THE INPUT:
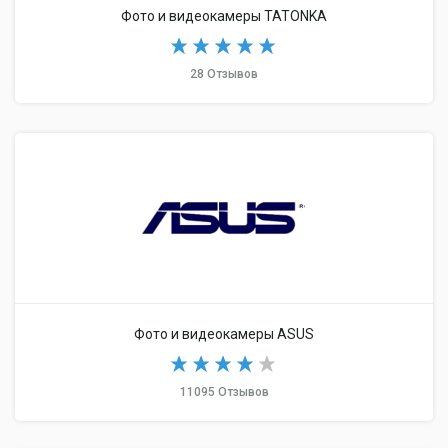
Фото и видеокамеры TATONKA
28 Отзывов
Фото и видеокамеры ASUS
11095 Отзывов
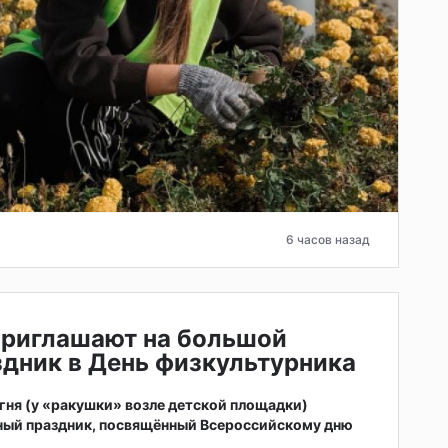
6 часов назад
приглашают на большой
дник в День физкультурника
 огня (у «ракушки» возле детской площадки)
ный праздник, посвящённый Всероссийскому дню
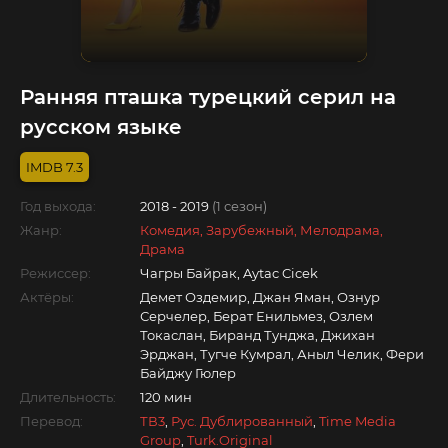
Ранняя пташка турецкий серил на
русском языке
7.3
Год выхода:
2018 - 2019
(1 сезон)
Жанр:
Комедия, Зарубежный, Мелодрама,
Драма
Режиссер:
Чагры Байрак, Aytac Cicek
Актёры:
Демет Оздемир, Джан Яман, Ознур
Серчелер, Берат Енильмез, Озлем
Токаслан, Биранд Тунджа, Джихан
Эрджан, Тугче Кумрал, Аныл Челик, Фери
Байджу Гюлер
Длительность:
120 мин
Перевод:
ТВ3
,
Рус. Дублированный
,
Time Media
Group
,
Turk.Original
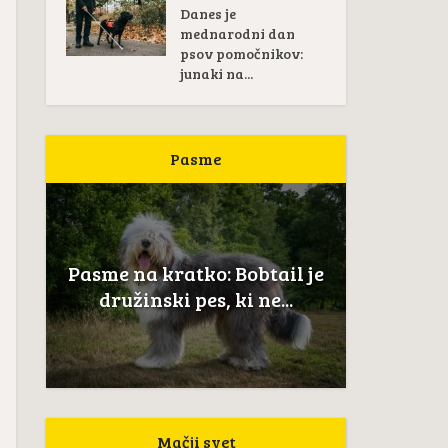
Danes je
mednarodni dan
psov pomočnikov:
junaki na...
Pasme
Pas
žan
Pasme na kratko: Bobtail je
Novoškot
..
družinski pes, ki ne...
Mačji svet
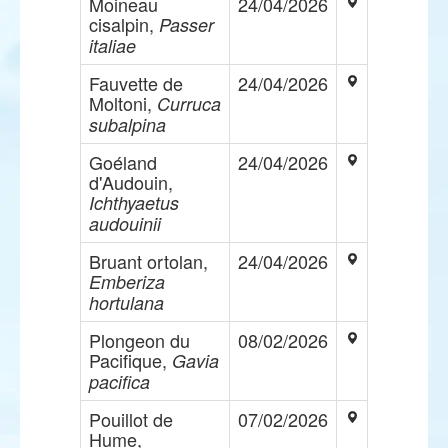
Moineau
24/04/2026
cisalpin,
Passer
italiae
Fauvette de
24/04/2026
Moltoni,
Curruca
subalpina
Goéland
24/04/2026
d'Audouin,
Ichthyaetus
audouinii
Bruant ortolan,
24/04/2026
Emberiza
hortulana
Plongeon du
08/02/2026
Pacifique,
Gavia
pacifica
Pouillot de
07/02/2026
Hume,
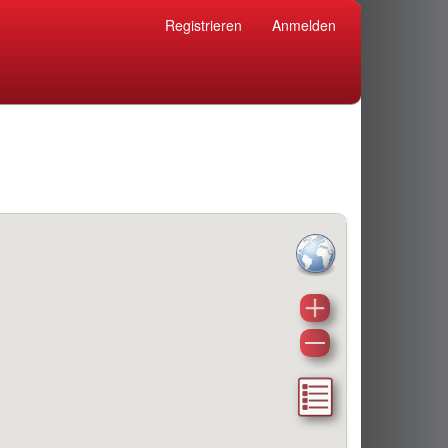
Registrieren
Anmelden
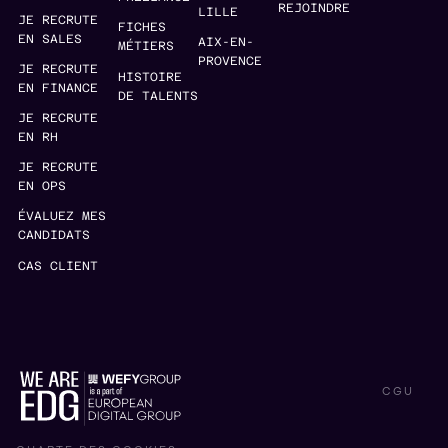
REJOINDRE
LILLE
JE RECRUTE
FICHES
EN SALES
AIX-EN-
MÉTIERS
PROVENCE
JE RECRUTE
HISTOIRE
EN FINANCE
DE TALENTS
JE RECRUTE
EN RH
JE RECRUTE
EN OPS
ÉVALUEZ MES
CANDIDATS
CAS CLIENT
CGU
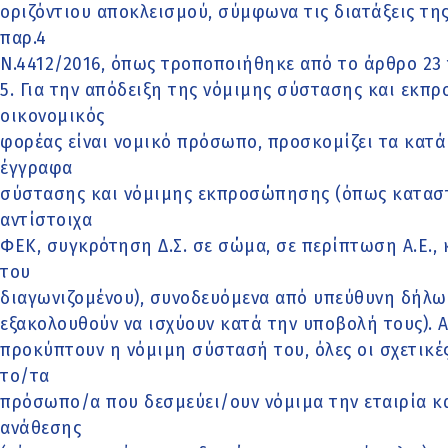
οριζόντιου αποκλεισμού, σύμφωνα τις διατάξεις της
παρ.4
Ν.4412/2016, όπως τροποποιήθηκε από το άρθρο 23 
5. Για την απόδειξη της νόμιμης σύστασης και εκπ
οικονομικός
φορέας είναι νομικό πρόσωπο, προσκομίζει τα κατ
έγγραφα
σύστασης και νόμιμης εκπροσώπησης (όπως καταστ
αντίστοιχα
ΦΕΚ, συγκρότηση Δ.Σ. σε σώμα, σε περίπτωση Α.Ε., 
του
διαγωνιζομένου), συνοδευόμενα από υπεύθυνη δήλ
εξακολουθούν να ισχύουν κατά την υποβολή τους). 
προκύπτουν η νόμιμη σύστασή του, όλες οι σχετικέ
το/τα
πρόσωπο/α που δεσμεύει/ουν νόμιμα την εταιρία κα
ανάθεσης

ASSIGNMENT: Restate the material above word for word, omitting the pictures.

RESULT:
Фото и видеокамеры TATONKA
28 Отзывов
Фото и видеокамеры ASUS
11095 Отзывов
6 часов назад
приглашают на большой
дник в День физкультурника
 огня (у «ракушки» возле детской площадки)
ный праздник, посвящённый Всероссийскому дню
Ранняя пташка турецкий серил на
русском языке
7.3
Год выхода:
2018 - 2019
(1 сезон)
Жанр:
Комедия, Зарубежный, Мелодрама,
Драма
Режиссер:
Чагры Байрак, Aytac Cicek
Актёры:
Демет Оздемир, Джан Яман, Ознур
Серчелер, Берат Енильмез, Озлем
Токаслан, Биранд Тунджа, Джихан
Эрджан, Тугче Кумрал, Аныл Челик, Фери
Байджу Гюлер
Длительность:
120 мин
Перевод:
ТВ3
,
Рус. Дублированный
,
Time Media
Group
,
Turk.Original
Danes je
mednarodni dan
psov pomočnikov:
junaki na...
Pasme
Pas
žan
Pasme na kratko: Bobtail je
Novoškot
..
družinski pes, ki ne...
Mačji svet
Moineau
24/04/2026
cisalpin,
Passer
italiae
Fauvette de
24/04/2026
Moltoni,
Curruca
subalpina
Goéland
24/04/2026
d'Audouin,
Ichthyaetus
audouinii
Bruant ortolan,
24/04/2026
Emberiza
hortulana
Plongeon du
08/02/2026
Pacifique,
Gavia
pacifica
Pouillot de
07/02/2026
Hume,
Registrieren
Anmelden
REJOINDRE
LILLE
JE RECRUTE
FICHES
EN SALES
AIX-EN-
MÉTIERS
PROVENCE
JE RECRUTE
HISTOIRE
EN FINANCE
DE TALENTS
JE RECRUTE
EN RH
JE RECRUTE
EN OPS
ÉVALUEZ MES
CANDIDATS
CAS CLIENT
CGU
οριζόντιου αποκλεισμού, σύμφωνα τις διατάξεις της
παρ.4
Ν.4412/2016, όπως τροποποιήθηκε από το άρθρο 23 
5. Για την απόδειξη της νόμιμης σύστασης και εκπ
οικονομικός
φορέας είναι νομικό πρόσωπο, προσκομίζει τα κατ
έγγραφα
σύστασης και νόμιμης εκπροσώπησης (όπως καταστ
αντίστοιχα
ΦΕΚ, συγκρότηση Δ.Σ. σε σώμα, σε περίπτωση Α.Ε., 
του
διαγωνιζομένου), συνοδευόμενα από υπεύθυνη δήλ
εξακολουθούν να ισχύουν κατά την υποβολή τους). 
προκύπτουν η νόμιμη σύστασή του, όλες οι σχετικέ
το/τα
πρόσωπο/α που δεσμεύει/ουν νόμιμα την εταιρία κα
ανάθεσης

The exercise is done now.